Carta a un extraño

Carta a un extraño

“Mi hijo Alejandro, murió de 11 años, como verán no tengo tiempo para juzgar a nadie por lo que haga o deje de hacer, como solía hacer antes: apuntar con el dedo quien está mal o quien está bien, ahora soy un buscador de razones para sonreír y justificar mi existencia, me toma mucho tiempo todos los días coser la herida para que el dolor no salga disparando amargura a la vida de nadie, lo hago en homenaje a mi pequeño hijo que vivió una vida donde siempre quiso hacernos reír a todos, por él trato cada día que sale el sol hacer el bien a los demás, después de todo el coraje es salir adelante a pesar del dolor. Elijo todos los días ser valiente en vez de ser juez».

Algún padre dejó esta nota en una calle de Madrid, con la esperanza de que un extraño la encontrará y le sirviera de algo; pienso. La encontré yo sin haber ido a Madrid, me llegó a través de Beatriz, una hermana que nos regala la vida.

Enterrar a un hijo, no sé que será, ni quiero saber, pero tal vez sea algo como un dolor que se instala en nuestra casa y no se muda nunca más. He vivido muchos episodios en mi vida donde he juzgado a personas cercanas: familiares, amigos y otras personas que no concozco tanto, creyendo tener yo la verdad absoluta. He reclamado cosas como facturas emocionales, disparates como “yo que hice esto por tí…y sin embargo no he recibido de ti lo mismo”. Locuras que expresamos, paridas por nuestras expectativas. Nosotros y nuestro ideal absurdo de justicia, siempre con la balanza inclinada curiosamente a nuestro beneficio, porque somos los buenos, según nuestro ego.

Cuando he juzgado y he reclamado sé que he estado equivocada, pero no porque esté mal sino por lo triste y miserable que me siento. El Dalai Lama dijo una vez: «no debemos juzgar bajo un juicio moral donde somos los jueces con la vida perfecta, debemos distinguir las cosas por aquellas que nos hacen felices y las que no, es así como debemos distinguir lo bueno de lo malo, porque nuestra verdadera naturaleza es el amor pero el ingrediente necesario para amar de manera genuina es la aceptación incondicional mientras más pronto nos demos cuenta más serenidad y armonía tendremos en nuestra vida».

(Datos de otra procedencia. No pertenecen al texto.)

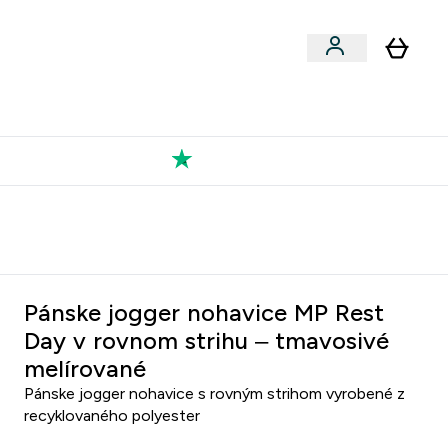
Výkon
 a snacky submenu
er Vegán submenu
Enter Výkon submenu
⌄
a každého nového priateľa
Kolekcia Tatiany
Pánske jogger nohavice MP Rest
Day v rovnom strihu – tmavosivé
melírované
Pánske jogger nohavice s rovným strihom vyrobené z
recyklovaného polyester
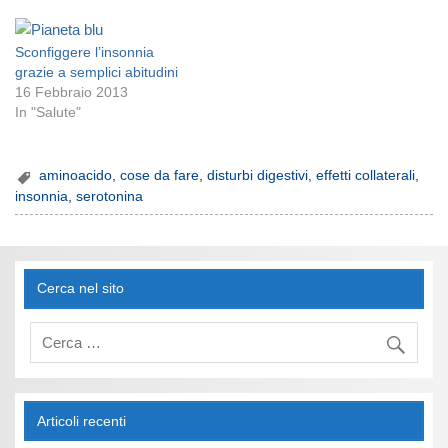
Sconfiggere l’insonnia
grazie a semplici abitudini
16 Febbraio 2013
In "Salute"
aminoacido
,
cose da fare
,
disturbi digestivi
,
effetti collaterali
,
insonnia
,
serotonina
Cerca nel sito
Articoli recenti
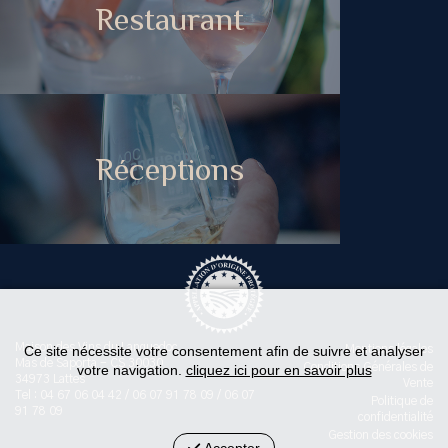
Restaurant
Réceptions
Maison des Vins du Languedoc
Ce site nécessite votre consentement afin de suivre et analyser
Mentions légales
Mas de Saporta - CS 30030
Conditions Générales de
votre navigation.
cliquez ici pour en savoir plus
34973 Lattes
Vente
Tel : 04 67 06 04 42 / 06 07 91 78 09 / 06 07
Politique de
91 78 09
confidentialité
Gestion des cookies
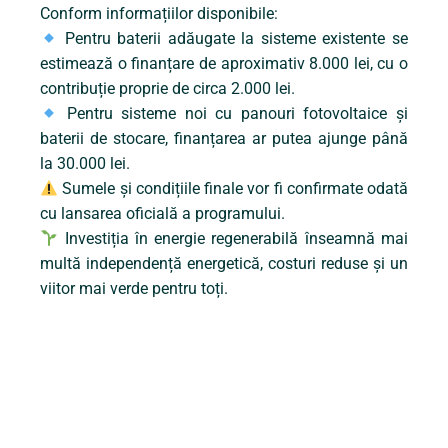
Conform informațiilor disponibile:
Pentru baterii adăugate la sisteme existente se
estimează o finanțare de aproximativ 8.000 lei, cu o
contribuție proprie de circa 2.000 lei.
Pentru sisteme noi cu panouri fotovoltaice și
baterii de stocare, finanțarea ar putea ajunge până
la 30.000 lei.
Sumele și condițiile finale vor fi confirmate odată
cu lansarea oficială a programului.
Investiția în energie regenerabilă înseamnă mai
multă independență energetică, costuri reduse și un
viitor mai verde pentru toți.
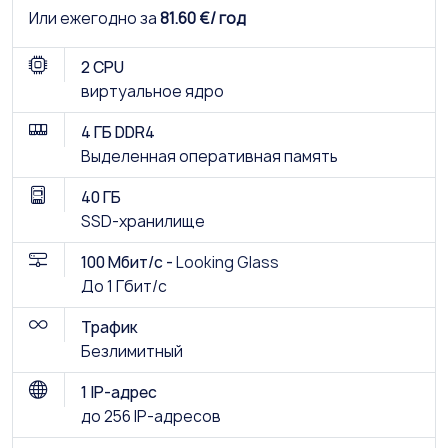
Или ежегодно за
81.60 €/ год
2 CPU
виртуальное ядро
4 ГБ DDR4
Выделенная оперативная память
40 ГБ
SSD-хранилище
100 Мбит/с -
Looking Glass
До 1 Гбит/с
Трафик
Безлимитный
1 IP-адрес
до 256 IP-адресов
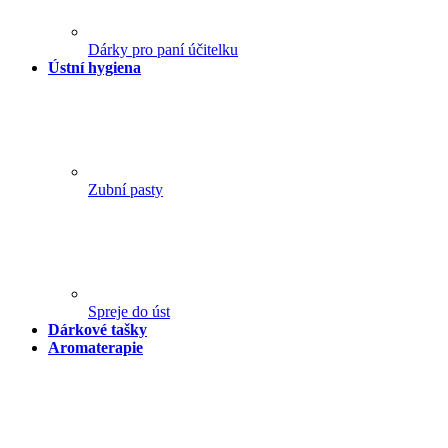
Dárky pro paní účitelku
Ústní hygiena
Zubní pasty
Spreje do úst
Dárkové tašky
Aromaterapie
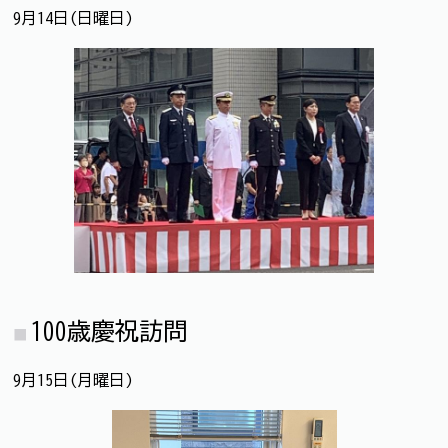
9月14日(日曜日)
100歳慶祝訪問
9月15日(月曜日)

El día que recibí esta nota mi hijo Miguel de 13 años llegaba de Rancho Platón (un paraíso ubicado en el mismo Paraíso de Barahona), se pasaba allí más de 20 días, en plena naturaleza, cuando le pregunté que había aprendido, me respondió esto  «lo importante es estar en armonía con los cambios que la vida nos da, como mi abuela Adriana, que por la quimioterapia perdió su cabello pero no deja de sonreír, y saber que nuestros actos tienen consecuencias que debemos asumir sin responsabilizar a otros”.

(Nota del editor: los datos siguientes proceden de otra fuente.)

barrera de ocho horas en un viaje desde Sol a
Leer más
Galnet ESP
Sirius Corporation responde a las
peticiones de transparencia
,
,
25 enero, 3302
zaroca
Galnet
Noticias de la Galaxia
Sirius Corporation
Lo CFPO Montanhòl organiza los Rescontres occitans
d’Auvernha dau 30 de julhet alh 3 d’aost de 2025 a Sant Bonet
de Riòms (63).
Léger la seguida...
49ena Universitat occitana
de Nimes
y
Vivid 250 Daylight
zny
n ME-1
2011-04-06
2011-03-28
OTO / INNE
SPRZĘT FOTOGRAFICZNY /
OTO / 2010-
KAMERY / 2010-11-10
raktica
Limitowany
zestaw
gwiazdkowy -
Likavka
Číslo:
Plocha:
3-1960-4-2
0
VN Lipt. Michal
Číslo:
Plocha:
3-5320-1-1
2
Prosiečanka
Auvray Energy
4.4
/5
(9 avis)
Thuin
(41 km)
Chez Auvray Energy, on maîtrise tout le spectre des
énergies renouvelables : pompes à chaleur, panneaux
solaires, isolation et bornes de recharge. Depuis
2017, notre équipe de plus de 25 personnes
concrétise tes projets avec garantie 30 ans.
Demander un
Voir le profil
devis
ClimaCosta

Nadie conoce lo que la otra persona vive. No sé quien escribió la nota en Madrid, pero me dejó el corazón sin sitio porque tal como dice Eduardo Punset “la condición inexcusable para ser felices, es tener la sensación de que controlamos nuestra vida. Pero ese control llama a conocernos con todo, incluyo eso que no nos gusta de nosotros” y yo agrego la armonía viene de amar sin expectativas, de no juzgar y tener la aperturar de no separarse del resto por una falsa sensación de superioridad, y como dice mi hijo estar en paz con los cambios, que es lo constante, parece que lo sabemos pero lo olvidamos.

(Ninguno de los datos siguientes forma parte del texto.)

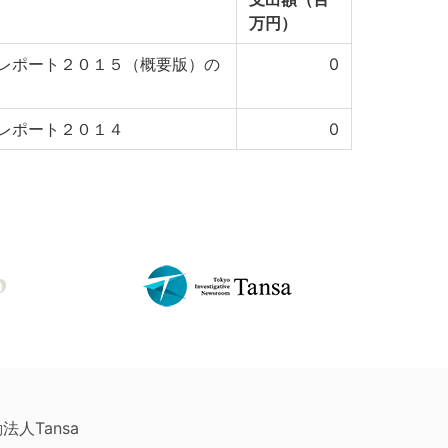
万円）
レポート２０１５（概要版）の
0
レポート２０１４
0
法人Tansa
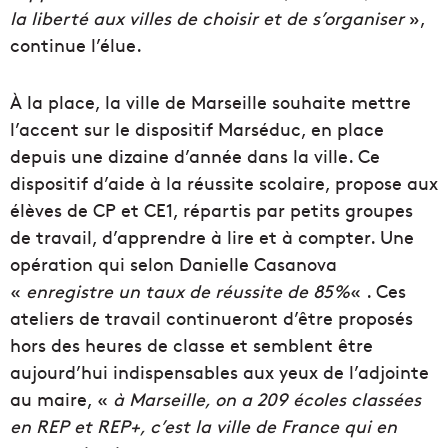
la liberté aux villes de choisir et de s’organiser
»,
continue l’élue.
À la place, la ville de Marseille souhaite mettre
l’accent sur le dispositif Marséduc, en place
depuis une dizaine d’année dans la ville. Ce
dispositif d’aide à la réussite scolaire, propose aux
élèves de CP et CE1, répartis par petits groupes
de travail, d’apprendre à lire et à compter. Une
opération qui selon Danielle Casanova
«
enregistre un taux de réussite de 85%
« . Ces
ateliers de travail continueront d’être proposés
hors des heures de classe et semblent être
aujourd’hui indispensables aux yeux de l’adjointe
au maire, «
à Marseille, on a 209 écoles classées
en REP et REP+, c’est la ville de France qui en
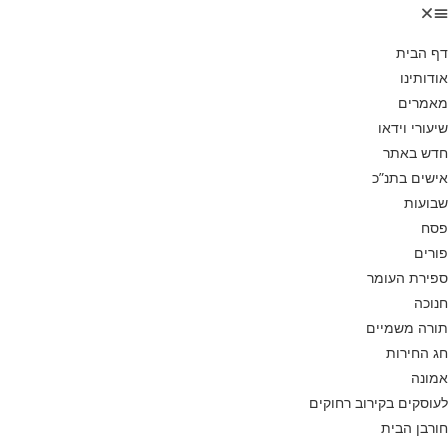
דף הבית
אודותינו
מאמרים
שיעורי וידאו
חדש באתר
אישים בתנ”כ
שבועות
פסח
פורים
ספירת העומר
חנוכה
תורה משמיים
חג החירות
אמונה
לעוסקים בקירוב רחוקים
חורבן הבית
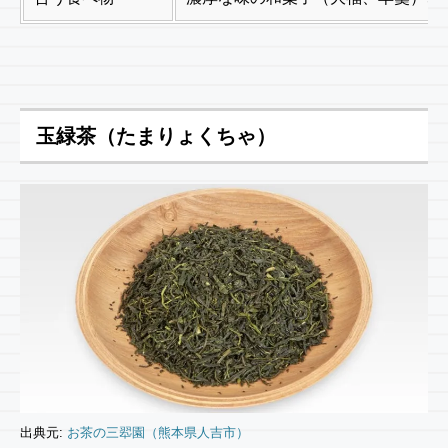
玉緑茶（たまりょくちゃ）
出典元:
お茶の三翆園（熊本県人吉市）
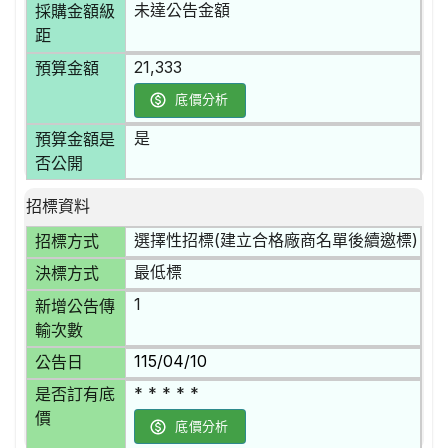
未達公告金額
採購金額級
距
21,333
預算金額
底價分析
是
預算金額是
否公開
招標資料
選擇性招標(建立合格廠商名單後續邀標)
招標方式
最低標
決標方式
1
新增公告傳
輸次數
115/04/10
公告日
* * * * *
是否訂有底
價
底價分析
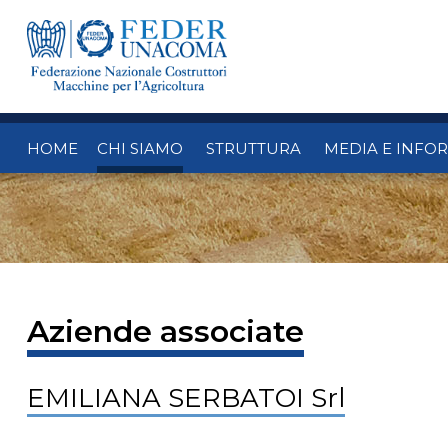
HOME
CHI SIAMO
STRUTTURA
MEDIA E INFO
Aziende associate
EMILIANA SERBATOI Srl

Todos seguimos teniendo la sangre roja y guardando muy dentro el mismo propósito de ser felices, tal vez el control es saber que el control es una ilusión y que amar es una materia que tarde o temprano tendremos que aprobar con una herramienta emocional necesaria: la aceptación incondicional, porque la vida sigue teniendo su propia agenda. !Namaste!